Task statement
Find all lines with the word "Camera" in the material, then copy them.

Excerpted data
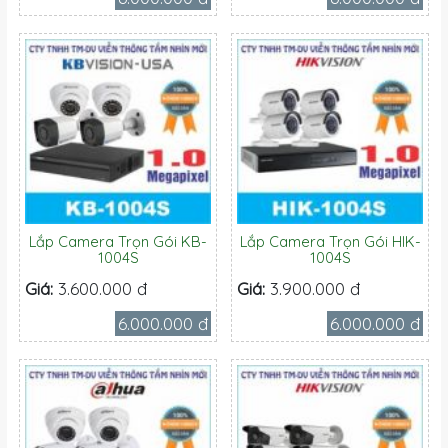
Lắp Camera Trọn Gói KB-
Lắp Camera Trọn Gói HIK-
1004S
1004S
Giá:
3.600.000 đ
Giá:
3.900.000 đ
6.000.000 đ
6.000.000 đ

Task output
Lắp Camera Trọn Gói KB-
Lắp Camera Trọn Gói HIK-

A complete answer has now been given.